Dans ce contexte, où l’engagement volontaire des jeunes n’a jamais été ni valablement reconnu, ni suffisamment encouragé, on ne peut cependant s’empêcher de penser que d’aucuns voudront voir dans la proposition humaniste une bonne vieille vision paternaliste et autoritaire, qui veut que seule la contrainte serait capable de faire bouger « les jeunes », cette cohorte de glandeurs invétérés…

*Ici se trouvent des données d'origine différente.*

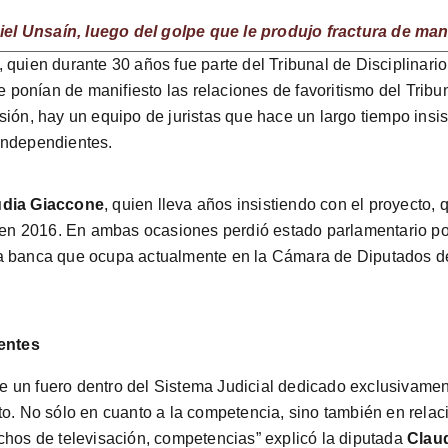
el Unsaín, luego del golpe que le produjo fractura de ma
, quien durante 30 años fue parte del Tribunal de Disciplinari
ponían de manifiesto las relaciones de favoritismo del Tribu
sión, hay un equipo de juristas que hace un largo tiempo insi
independientes.
udia Giaccone
, quien lleva años insistiendo con el proyecto
l en 2016. En ambas ocasiones perdió estado parlamentario por
a banca que ocupa actualmente en la Cámara de Diputados de 
entes
 de un fuero dentro del Sistema Judicial dedicado exclusivamen
to. No sólo en cuanto a la competencia, sino también en relac
chos de televisación, competencias” explicó la diputada
Clau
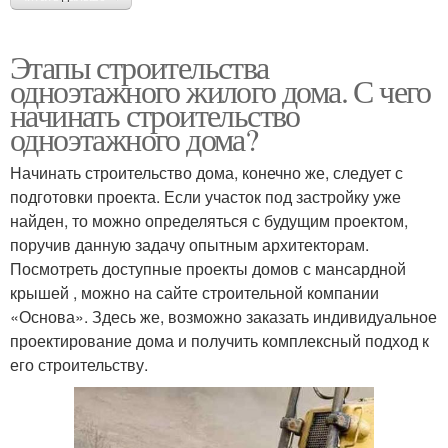
Этапы строительства
одноэтажного жилого дома. С чего
начинать строительство
одноэтажного дома?
Начинать строительство дома, конечно же, следует с
подготовки проекта. Если участок под застройку уже
найден, то можно определяться с будущим проектом,
поручив данную задачу опытным архитекторам.
Посмотреть доступные проекты домов с мансардной
крышей , можно на сайте строительной компании
«Основа». Здесь же, возможно заказать индивидуальное
проектирование дома и получить комплексный подход к
его строительству.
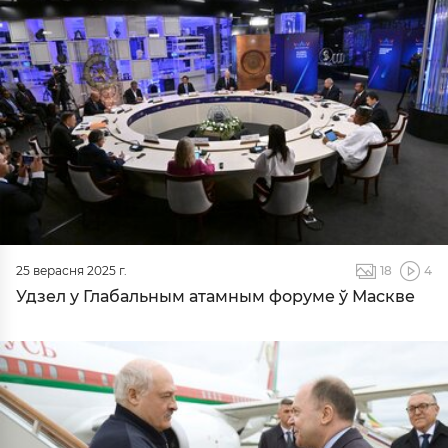
25 верасня 2025 г.
18
4
Удзел у Глабальным атамным форуме ў Маскве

Cette vision participe à la stigmatisation des jeunes, dont on sous-entend qu’ils manqueraient de civisme. On rappelle utilement que, depuis la nuit des temps, chaque génération juge invariablement que celle qui la suit est plus indisciplinée, plus violente et moins civique. En réalité, dépourvue de tout pouvoir (économique, électif, médiatique, etc.) les jeunes ne peuvent qu’être à l’image de la société qui les engendre. Les jeunes ne sont pas moins civiques que les autres classes d’âge. Ils sont d’ailleurs très nombreux à s’engager chaque année dans le bénévolat (mouvements ou organisations de jeunesse, clubs sportifs, activités culturelles, etc.).
Le CDH souhaite instaurer un service citoyen obligatoire, à effectuer entre 18 et 30 ans.

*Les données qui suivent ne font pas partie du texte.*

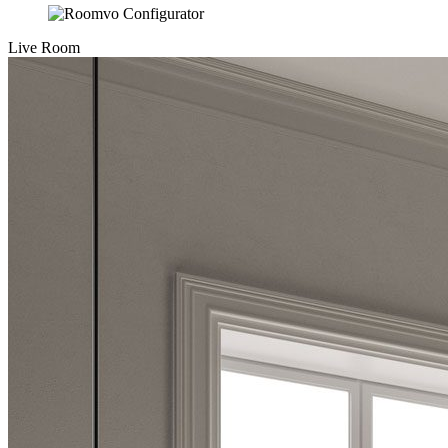
Live Room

Contraindre à la citoyenneté alors que le principe même de l’engagement repose sur le volontariat constitue par ailleurs un paradoxe de prime abord inextricable… Sans compter que le message vis-à-vis des jeunes risque bien d’être compris ainsi : » À défaut d’un véritable emploi que nous ne sommes plus capables de vous offrir, on vous oblige désormais à assumer un sous-emploi. Parce que c’est bon pour vous inculquer les valeurs qui vous manquent ! »
Mais cette sortie médiatique ouvre d’autres pistes de réflexion.

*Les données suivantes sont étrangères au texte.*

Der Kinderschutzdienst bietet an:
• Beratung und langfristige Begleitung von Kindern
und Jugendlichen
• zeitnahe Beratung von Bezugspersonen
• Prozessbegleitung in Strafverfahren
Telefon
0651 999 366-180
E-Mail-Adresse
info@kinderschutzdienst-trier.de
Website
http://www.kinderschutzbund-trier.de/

1. Puisque le président du CDH précise qu’il n’entend pas « rouvrir des casernes », mais bien conventionner des associations pour leur permettre d’accueillir ces nouveaux « conscrits », a-t-il vraiment réalisé l’ampleur du défi, alors même que de très nombreux étudiant(e)s font état du parcours du combattant que représentent désormais les recherches de stages, pourtant non rémunérés, dans ces mêmes associations ? L’engagement citoyen recèle des richesses évidentes : il est très utile à l’insertion sociale et professionnelle et permet très souvent aux jeunes de re-trouver le goût d’eux-mêmes et des autres. Cependant, la condition essentielle pour la réussite d’une telle ambition est que la mission soit perçue comme utile, nécessaire. Et pour cela, il faut du temps, un encadrement, une indemnité. Le rendre obligatoire risque bien d’en faire un service civique au rabais, faute de pouvoir proposer des missions attractives et bien structurées.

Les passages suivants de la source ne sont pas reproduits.